Brandstätters report

Im Windschatten der Krise

04. April 2020

Es gibt ja Zukunftsforscher_innen – für mich eine contradictio in adjecto, wie soll ich etwas ohne Daten erforschen? –, die bereits prognostizieren, dass wir künftig vorsichtiger mit uns und unseren Mitmenschen umgehen werden. Das glaube ich nicht. Im Moment wird wirtschaftlich viel zerstört, Freiheiten werden eingeschränkt, vielleicht sogar dauerhaft. Viele kleine Unternehmen und Freischaffende werden es extrem schwer haben, wieder auf die Beine zu kommen.

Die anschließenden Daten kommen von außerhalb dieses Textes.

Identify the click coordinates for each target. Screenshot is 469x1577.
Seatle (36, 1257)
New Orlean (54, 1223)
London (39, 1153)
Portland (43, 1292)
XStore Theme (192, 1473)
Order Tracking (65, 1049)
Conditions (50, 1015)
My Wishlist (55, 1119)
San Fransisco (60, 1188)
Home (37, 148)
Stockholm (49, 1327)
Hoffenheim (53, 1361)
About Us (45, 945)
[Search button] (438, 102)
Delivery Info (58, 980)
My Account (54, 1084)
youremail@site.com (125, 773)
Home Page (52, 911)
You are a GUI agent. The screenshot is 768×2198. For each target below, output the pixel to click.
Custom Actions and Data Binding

Zudem wächst im Windschatten der Krise der Machthunger jener, die die Demokratie nur so lange zulassen, solange sie halt sein muss. Ich beobachte aktuell eine Jagd der "Kriegsgewinnler" nach den größten Trophäen. Hier ein paar Beispiele.

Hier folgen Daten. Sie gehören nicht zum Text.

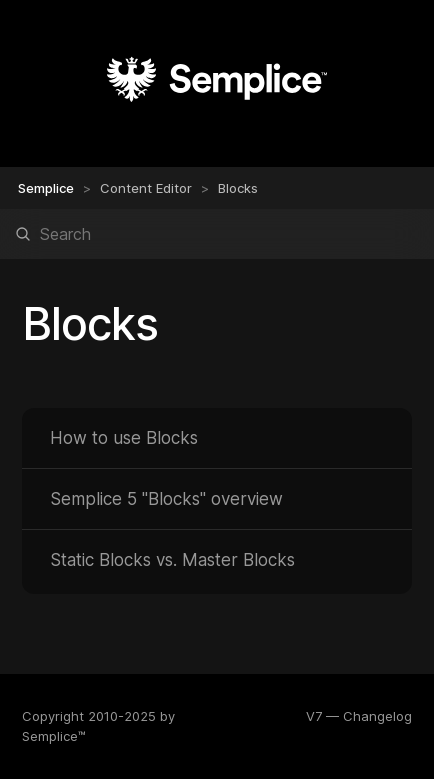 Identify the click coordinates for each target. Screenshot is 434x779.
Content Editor (146, 188)
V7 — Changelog (359, 716)
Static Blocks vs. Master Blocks (172, 560)
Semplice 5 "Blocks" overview (166, 499)
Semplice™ (54, 736)
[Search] (217, 234)
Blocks (238, 188)
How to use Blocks (124, 438)
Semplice (46, 188)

Ich glaube nicht an das Gute im Schlechten. Ich glaube nicht, dass wir als Gemeinschaft etwas lernen werden, um behutsamer, vorsichtiger oder gar liebevoller miteinander umzugehen. Jeder sucht seinen Vorteil, in Krisenzeiten erst recht. Deshalb ist der Rechtsstaat so wichtig, er schaut vor allem auf die Schwachen in der Gesellschaft, die Starken können es sich eher richten.

Macht bedingt Angst

Bei uns reden sie gerne von Medienfreiheit, manche würden aber am liebsten Orbán spielen. Die neue Presseförderung haben sich zum Beispiel jene Medien bestellt, die die geringsten Kosten, Informationsgehalte und Skrupel haben. Die Regierung apportiert brav, es geht ja um gute und möglichst große Schlagzeilen. Das Kanzleramt hat ja einen eigenen Medienbeauftragten, der gleichzeitig auch noch Pressesprecher des Bundeskanzlers ist.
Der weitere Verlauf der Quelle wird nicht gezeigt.